I decided to order this book primarily for one reason. I want to hear Mr. B's explanation of how the testimony of over one hundred eye witnesses in Dealey Plaza, plus what I consider the "expert testimony" of the Parkland Hospital Trauma Team, and the testimonies of several present during the entire Bethesda autopsy and the work of the morticians, can be disregarded or deemed unworthy or unreliable.

I have long professed a dogged belief in alteration of movie films, autopsy photos as well as xrays.

I see no way that some of the autopsy photos and xrays can be explained in the light of of these more than 100 testimonies to which I have referred. I cannot believe that the medical experts which comprised the Parkland Trauma team were confused or disoriented regarding what they saw. It should be obvious to all, that one of three things occurred.

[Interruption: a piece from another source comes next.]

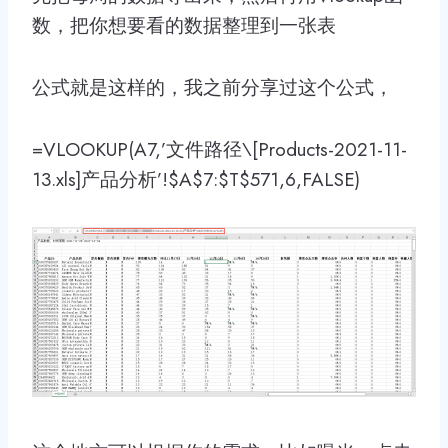
数，把你想要看的数据整理到一张表
公式就是这样的，我之前分享过这个公式，
=VLOOKUP(A7,’文件路径\[Products-2021-11-
13.xls]产品分析’!$A$7:$T$571,6,FALSE)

One is that everyone at Parkland was either "blind, incompetent, or lying". The other is that the body changed between Parkland and Bethesda. The third is that some autopsy photos and xrays are forged.

Of course, points two and three prove conspiracy, and point one is most unlikely !

If Mr. Bugliosi can explain to me in a reasonable and believable manner the reasons for the above, I will not only be happy, but overjoyed, to set this study "away" forever !

I really hope that he can !

If not, I wont even find it at all necessary to read the remainder of the book, as I will truly know that I have wasted my money. Tho I suppose that a week's entertainment is worth $50.00, particularly since I just spent $60.00 to watch a prize fight on Pay TV!

The fight tho, may very well have been the better investment.